Iryna Kaminska en Haroon Mumtaz
Sinds 2009, toen de beleidsrentes hun effectieve ondergrens bereikten, kwantitatieve versoepeling (QE) is een belangrijk instrument van het monetair beleid van de centrale bank geworden. Het is bedoeld om te werken via langetermijnopbrengsten. De literatuur bevestigt dat QE hielp om de langetermijnrente te verlagen. Maar de opbrengsten hebben twee componenten – verwachtingen en termijnpremies – en open vragen blijven: verlaagt QE de opbrengsten via verwachte rentevoeten of termijnpremies? En welk kanaal is efficiënter in het stimuleren van de economie? In onze onderzoekspaper, vinden we bewijs dat QE vaak gelijktijdig door signalerings- en termijnpremie-effecten werkte. Maar de twee belangrijkste QE-kanalen worden op verschillende manieren doorgegeven aan de financiële markten en de reële economie, en alleen signalen blijken de inflatie uiteindelijk aanzienlijk te hebben beïnvloed.
Wat we doen
Voortbouwen en uitbreiden eerder werk, gebruiken we hoogfrequente rentecurvegegevens in combinatie met dynamische termijnstructuurmodellen. Met deze modellen kunnen we bewegingen in de curve ontbinden in twee effecten: beleidsrenteverwachtingen; en termijnpremies. Om de analyse uit te breiden naar de periode van QE, gebruiken we een schaduwrenteversie van het model, die oplegt dat de korte rente boven de effectieve ondergrens moet blijven.
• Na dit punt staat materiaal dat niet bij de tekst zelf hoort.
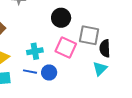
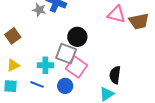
gray square: (89, 35) -> (66, 54), moved
blue circle: (49, 73) -> (65, 86), moved

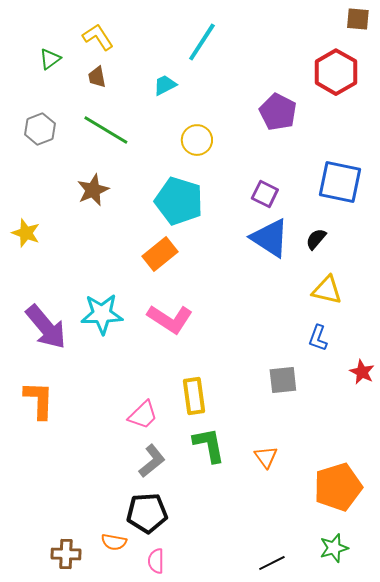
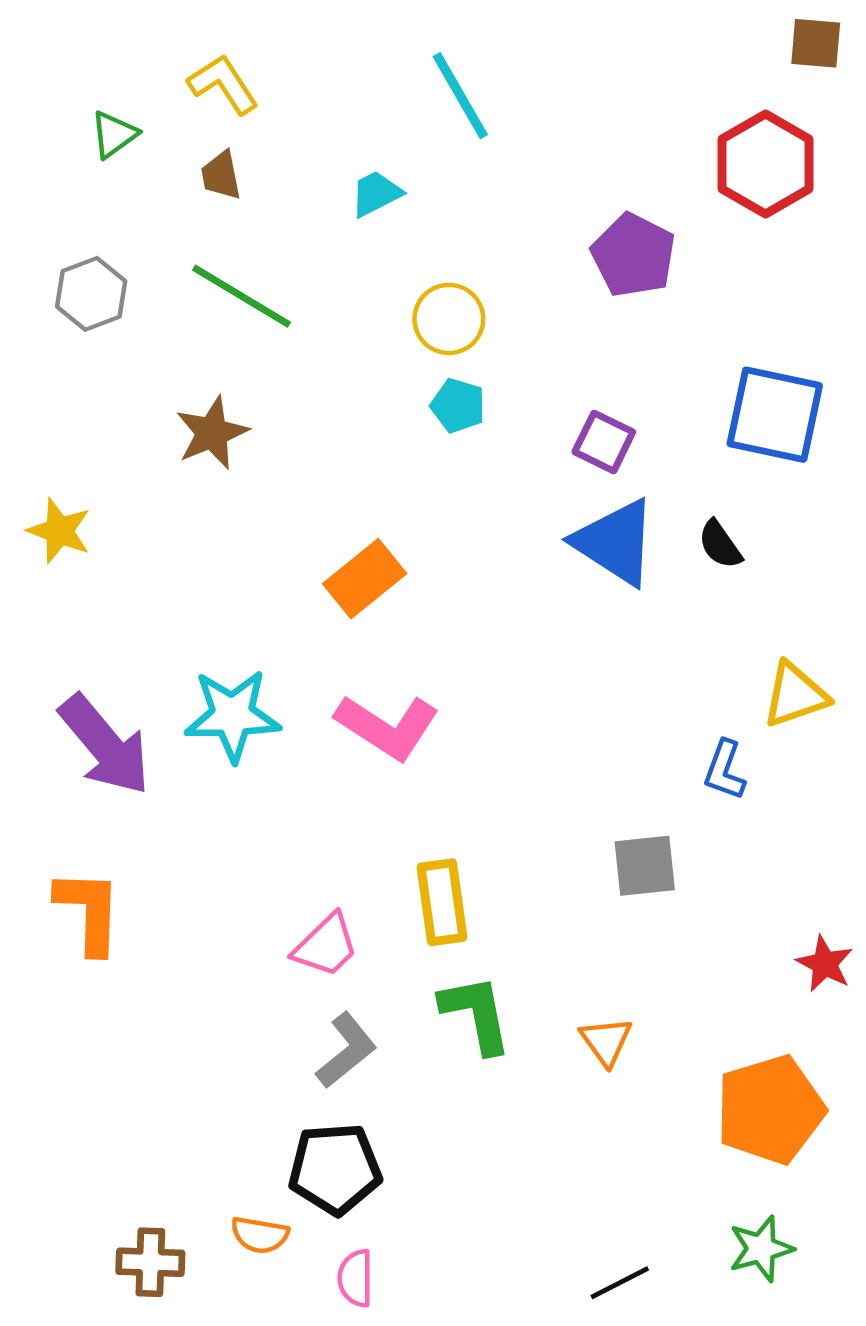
cyan line: (202, 42) -> (460, 96), turned -63
cyan pentagon: (179, 201) -> (458, 406), moved, size x0.5
black semicircle: (316, 239) -> (720, 545), turned -75
yellow triangle: (327, 290) -> (795, 695), moved, turned -32
red star: (362, 372) -> (825, 964), moved

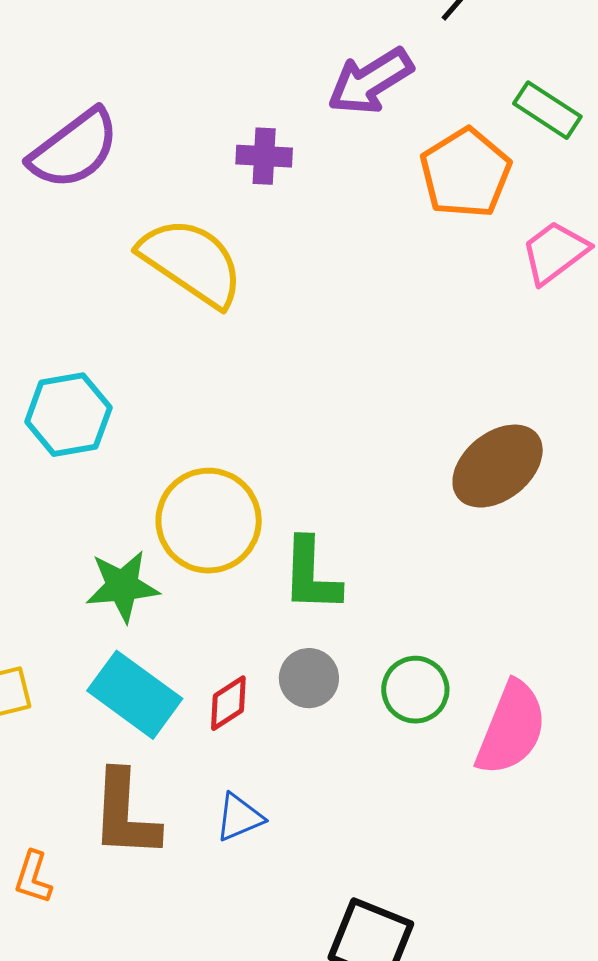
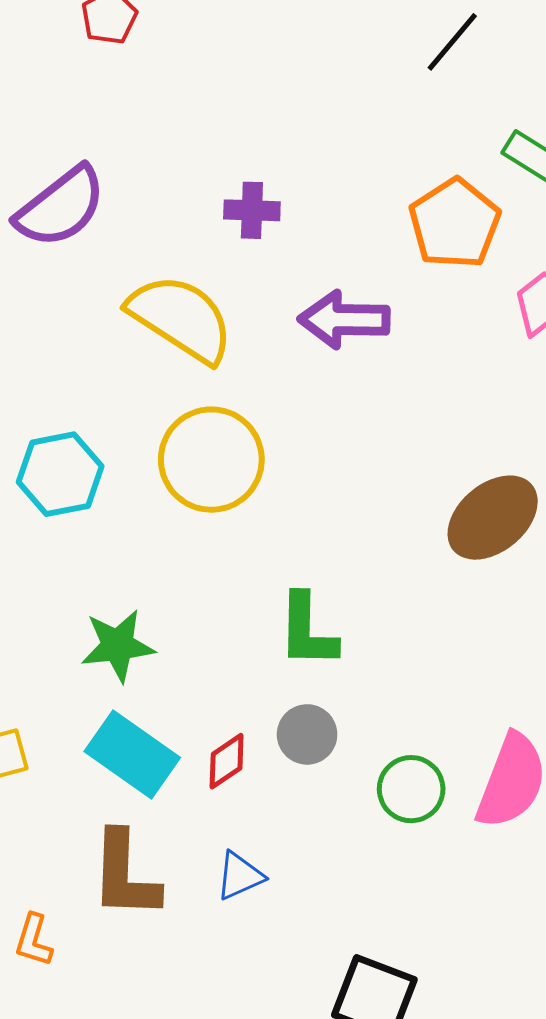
purple arrow: (370, 81) -> (344, 320), moved, turned 34
yellow circle: (209, 521) -> (211, 460), moved
green circle: (415, 690) -> (411, 789), moved

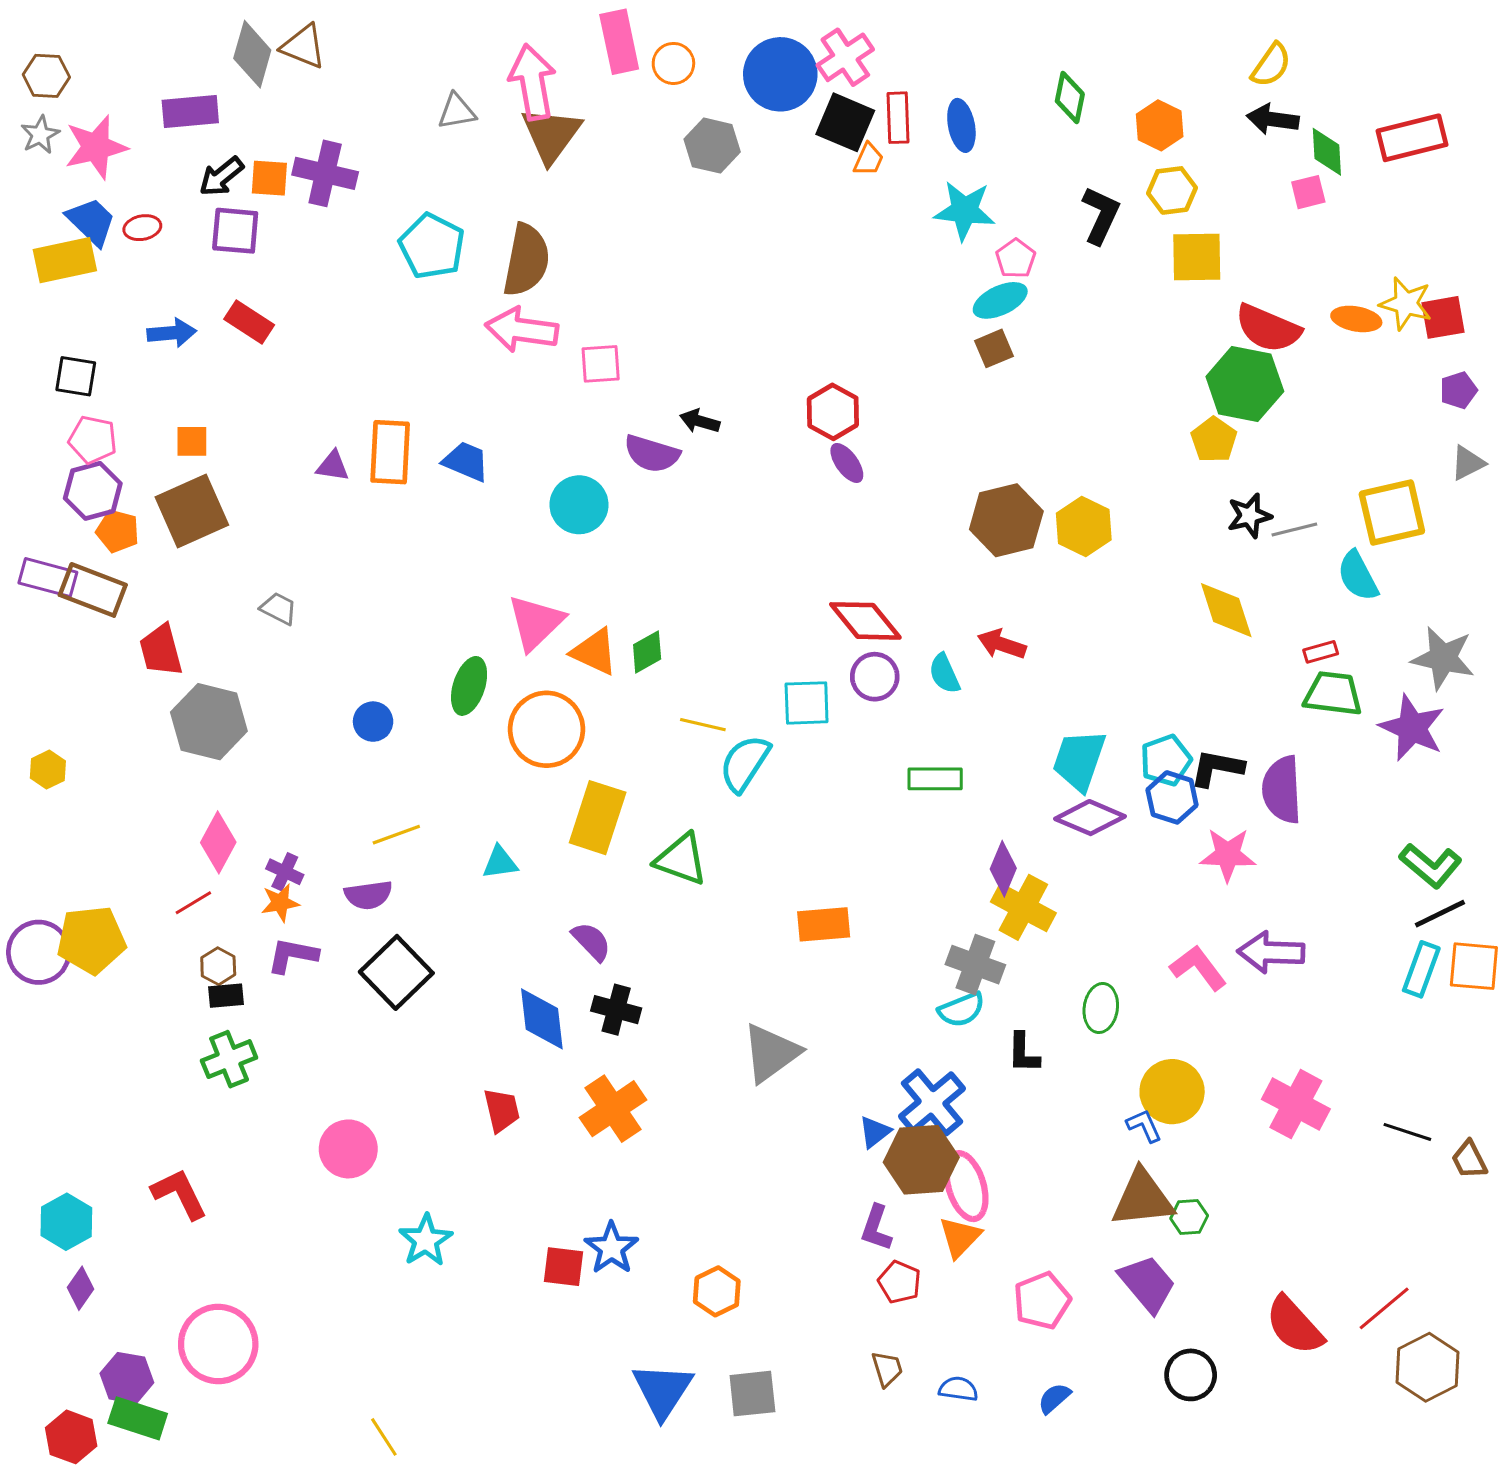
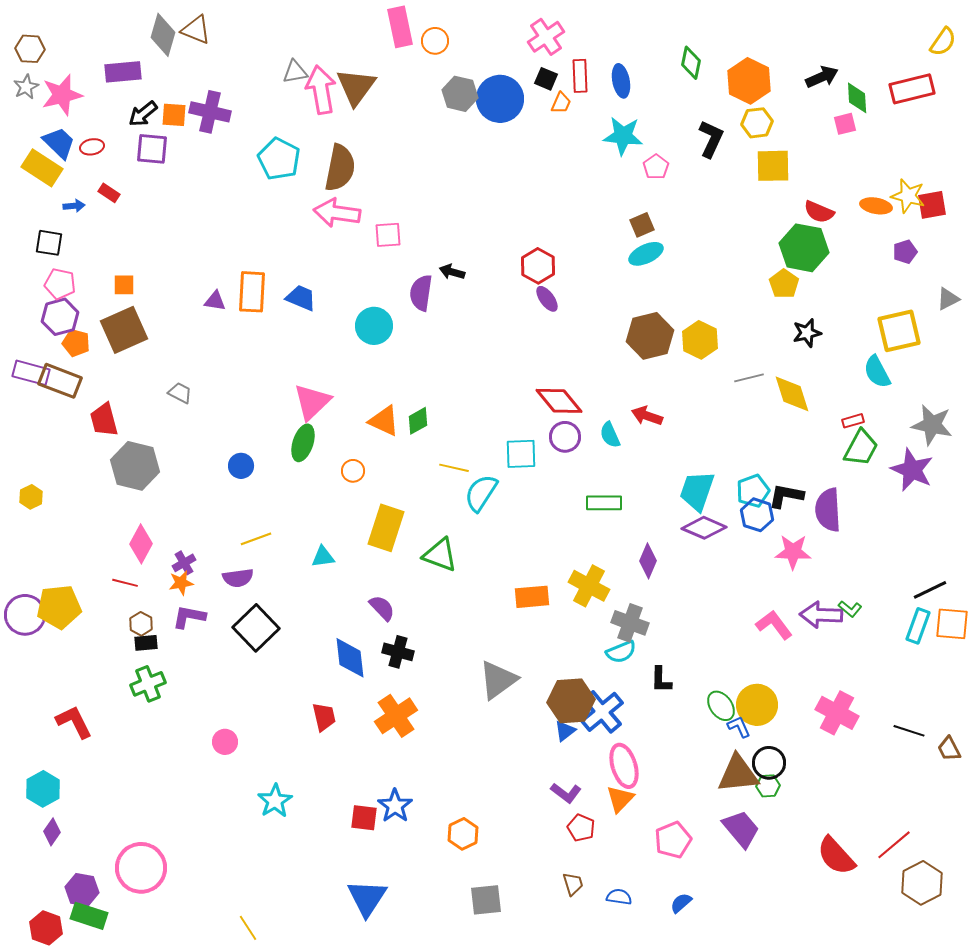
yellow semicircle: (1271, 65) -> (943, 42), moved
blue circle: (780, 74) -> (500, 99), moved
pink arrow: (533, 82) -> (321, 90), moved
black arrow: (1273, 119) -> (822, 77), turned 148
black square: (845, 122) -> (546, 79), size x0.6
orange hexagon: (1160, 125) -> (749, 81), size x1.4
yellow rectangle: (65, 260) -> (42, 168), turned 45
cyan ellipse: (1000, 300) -> (646, 254), moved
red rectangle: (249, 322) -> (109, 193), moved, size x0.7
red semicircle: (1268, 328) -> (819, 212), size x0.7
blue arrow: (172, 333) -> (74, 206), moved, size x0.7
purple pentagon: (1458, 390) -> (905, 252), moved
purple semicircle: (652, 454) -> (421, 293), turned 81
gray line: (1294, 530) -> (749, 378), moved
pink triangle: (536, 622) -> (312, 402), moved
green trapezoid: (1333, 694) -> (861, 448), turned 111
orange circle: (546, 729) -> (353, 471), size x0.5
green L-shape: (1431, 866) -> (850, 609), moved, size x0.6
purple cross: (285, 872) -> (184, 563), turned 35
red line: (193, 903) -> (125, 583), turned 45
yellow cross: (1023, 907) -> (589, 586), moved
green ellipse: (1101, 1008) -> (721, 706), moved, turned -44
pink circle: (348, 1149) -> (225, 742), size x0.7
brown hexagon: (921, 1160) -> (571, 701), moved
red L-shape: (179, 1194) -> (74, 722), moved
purple L-shape: (876, 1228) -> (566, 793), turned -72
black circle: (1191, 1375) -> (769, 763), moved
blue triangle: (663, 1390) -> (367, 898), moved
Om het effect van beleidswijzigingen te isoleren van andere factoren die van invloed zijn op de termijnstructuur, kijken we naar de bewegingen van de rentecurve tijdens een krappe tijdsspanne rond de vergaderingen van het Monetary Policy Committee (MPC). Dit type onderzoek naar hoogfrequente gebeurtenissen helpt ons ook om ons te beschermen tegen omgekeerde causaliteit (dwz beleidsmakers die reageren op bewegingen in de rentecurve). We ontleden de hoogfrequente reactie van rendementen in reacties in beleidsrenteverwachtingen en termijnpremies. Deze reacties op MPC-aankondigingen worden vervolgens samengevat door: hoofdcomponenten (pc’s), die de informatie van bewegingen die zijn waargenomen over termijnpremies en verwachtingen bij verschillende looptijden, destilleren tot een klein aantal factoren. Deze pc’s worden gebruikt om verschillende soorten monetairbeleidsschokken te identificeren.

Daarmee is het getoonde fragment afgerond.